Musk announces Tesla deal for Taylor-made Samsung chips Contract valued at $16.5 bilion
Tesla CEO Elon Musk announced Sunday that Samsung Electronics Co. Ltd.’s semiconductor foundry in Taylor will make advanced chips for updated Tesla models after the plant opens in late 2026.
The deal is valued at about $16.5 billion through 2033, Musk wrote on X, the Bastrop County-based social media platform that he owns along with Space X, The Boring Co. and Austin-based Tesla, which manufactures electronic vehicles.
The Tesla gigafactory is just 30 miles from Samsung’s $17 billion Taylor campus.
“Samsung’s giant new Texas fab will be dedicated to making Tesla’s next-generation AI6 chip. The strategic importance of this is hard to overstate. Samsung currently makes AI4. (Taiwan Semiconductor Manufacturing Company Ltd.) will make AI5, which just finished design, initially in Taiwan and then Arizona,” Musk announced over the weekend.
A spokesperson for Samsung Austin Semiconductor, of which the Taylor plant foundry is an extension, could not be reached for comment.
On Monday, Samsung made a regulatory filing in South Korea —the multinational’s headquarters country — disclosing that it had entered into a contract valued at nearly 22.7 trillion in South Korean Won, which is worth about $16.5 billion in U.S. dollars.
The client’s name was withheld in the filing, which cited confidentiality.

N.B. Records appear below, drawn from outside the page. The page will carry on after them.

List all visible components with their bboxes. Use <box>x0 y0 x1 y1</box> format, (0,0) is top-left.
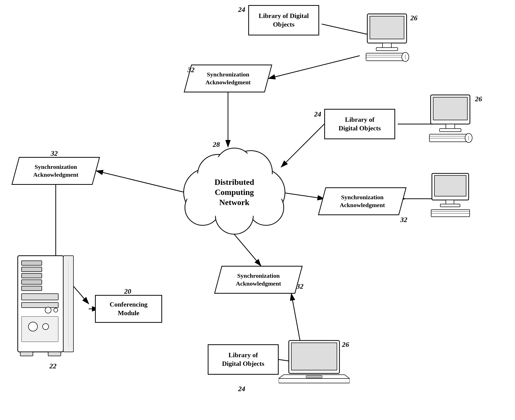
library-box-right: Library ofDigital Objects <box>324 109 395 139</box>
svg-rect-44 <box>279 378 350 383</box>
svg-point-57 <box>28 322 37 331</box>
ref-24-bottom: 24 <box>238 385 245 393</box>
ref-26-right-upper: 26 <box>475 95 482 103</box>
ref-28: 28 <box>213 141 220 149</box>
diagram-container: Distributed Computing Network Library of… <box>0 0 515 420</box>
library-box-top: Library of Digital Objects <box>248 5 319 35</box>
sync-left-label: SynchronizationAcknowledgment <box>33 164 79 178</box>
svg-rect-28 <box>440 129 461 132</box>
svg-point-78 <box>187 192 218 223</box>
ref-24-right: 24 <box>314 110 321 118</box>
svg-line-3 <box>269 56 360 78</box>
ref-24-top: 24 <box>238 6 245 14</box>
ref-32-bottom: 32 <box>296 282 303 290</box>
ref-32-left: 32 <box>51 149 58 157</box>
svg-point-55 <box>54 308 58 312</box>
conferencing-label: ConferencingModule <box>110 300 148 317</box>
svg-rect-49 <box>22 273 42 278</box>
svg-rect-26 <box>433 97 467 120</box>
library-bottom-label: Library ofDigital Objects <box>222 351 264 368</box>
sync-top-label: SynchronizationAcknowledgment <box>205 71 251 86</box>
svg-rect-17 <box>370 16 404 39</box>
computer-right-upper <box>426 94 476 150</box>
sync-ack-right: SynchronizationAcknowledgment <box>318 187 406 215</box>
laptop-bottom <box>279 339 350 391</box>
svg-rect-59 <box>20 352 33 356</box>
sync-ack-top: SynchronizationAcknowledgment <box>184 65 272 92</box>
svg-rect-37 <box>440 204 460 207</box>
svg-rect-19 <box>376 48 398 51</box>
svg-rect-52 <box>22 294 58 300</box>
sync-ack-bottom: SynchronizationAcknowledgment <box>214 266 302 294</box>
cloud-network: Distributed Computing Network <box>167 137 301 244</box>
sync-bottom-label: SynchronizationAcknowledgment <box>236 272 281 287</box>
svg-rect-56 <box>22 316 58 342</box>
svg-rect-51 <box>22 286 42 291</box>
ref-32-right: 32 <box>400 216 407 224</box>
svg-rect-38 <box>431 210 470 217</box>
svg-rect-50 <box>22 280 42 284</box>
ref-26-bottom: 26 <box>342 341 349 349</box>
svg-rect-35 <box>434 175 466 196</box>
ref-22: 22 <box>49 362 56 370</box>
svg-rect-45 <box>306 375 322 378</box>
computer-top <box>362 13 413 69</box>
svg-rect-60 <box>48 352 61 356</box>
sync-right-label: SynchronizationAcknowledgment <box>340 194 385 208</box>
svg-point-58 <box>43 324 49 330</box>
computer-right-lower <box>428 172 474 224</box>
conferencing-module-box: ConferencingModule <box>95 295 162 323</box>
svg-rect-53 <box>22 303 58 308</box>
server-tower <box>13 253 79 361</box>
svg-text:Network: Network <box>219 198 249 207</box>
ref-26-top: 26 <box>410 14 417 22</box>
ref-32-top: 32 <box>187 66 195 74</box>
library-box-bottom: Library ofDigital Objects <box>208 344 279 375</box>
library-top-label: Library of Digital Objects <box>251 12 316 29</box>
svg-point-79 <box>251 192 281 223</box>
svg-rect-42 <box>291 343 337 370</box>
svg-text:Distributed: Distributed <box>215 177 254 187</box>
svg-point-54 <box>45 307 51 313</box>
ref-20: 20 <box>124 287 131 295</box>
svg-text:Computing: Computing <box>215 188 254 197</box>
svg-rect-48 <box>22 267 42 272</box>
sync-ack-left: SynchronizationAcknowledgment <box>11 157 100 185</box>
svg-rect-47 <box>22 261 42 265</box>
library-right-label: Library ofDigital Objects <box>339 115 381 133</box>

Musk, however, had no qualms about publicly disclosing the deal to put the advanced chips in future generations of Tesla cars and trucks.
In follow-up posts on X, Austin resident Musk observed he lived close to the Samsung foundry and that he would walk the manufacturing line “personally to accelerate the pace of progress.”
Manufacturing semiconductors, especially the minuscule 2-nanometer chips Samsung is developing, is a delicate process in which a speck of dust can ruin an entire batch.
Online tech publication NotebookCheck.net reported last month that Tesla would need Samsung’s Taylor semiconductors because TSMC, Samsung’s main competitor in the chip market, wouldn’t be able to keep up with the demand from the automobile manufacturer even after opening the first phase of its $100 billion Arizona project.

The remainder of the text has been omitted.